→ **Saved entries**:
##########

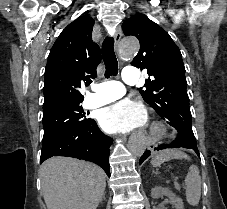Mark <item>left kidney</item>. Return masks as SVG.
Returning a JSON list of instances; mask_svg holds the SVG:
<instances>
[{
    "label": "left kidney",
    "instance_id": "obj_1",
    "mask_svg": "<svg viewBox=\"0 0 227 209\" xmlns=\"http://www.w3.org/2000/svg\"><path fill=\"white\" fill-rule=\"evenodd\" d=\"M162 195L168 197L171 205H174L173 209H183L184 205L182 199L176 197V195H174L172 191H169V189H164V187H155V189H151L152 199H159Z\"/></svg>",
    "mask_w": 227,
    "mask_h": 209
}]
</instances>
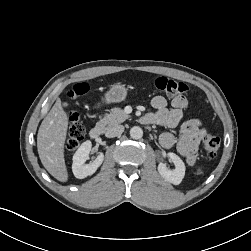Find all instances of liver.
I'll return each mask as SVG.
<instances>
[{
  "instance_id": "liver-1",
  "label": "liver",
  "mask_w": 251,
  "mask_h": 251,
  "mask_svg": "<svg viewBox=\"0 0 251 251\" xmlns=\"http://www.w3.org/2000/svg\"><path fill=\"white\" fill-rule=\"evenodd\" d=\"M68 129V116L58 98L43 119L37 134V149L41 163L58 181L66 182L68 173L64 158V144Z\"/></svg>"
}]
</instances>
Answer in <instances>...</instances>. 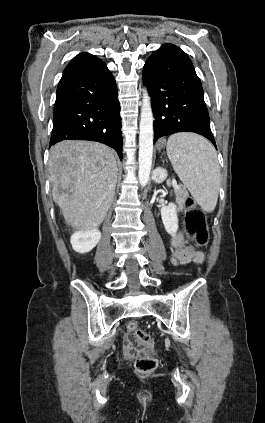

##########

→ **About this task**: Every line of the entries that includes "path" must be copied into the answer.

→ **Task solution**:
    "mask_svg": "<svg viewBox=\"0 0 227 209\" xmlns=\"http://www.w3.org/2000/svg\"><path fill=\"white\" fill-rule=\"evenodd\" d=\"M162 195L168 197L171 205H174L173 209H183L184 205L182 199L176 197V195H174L172 191H169V189H164V187H155V189H151L152 199H159Z\"/></svg>",
  "mask_svg": "<svg viewBox=\"0 0 251 251\" xmlns=\"http://www.w3.org/2000/svg\"><path fill=\"white\" fill-rule=\"evenodd\" d=\"M68 129V116L58 98L43 119L37 134V149L41 163L58 181L66 182L68 173L64 158V144Z\"/></svg>"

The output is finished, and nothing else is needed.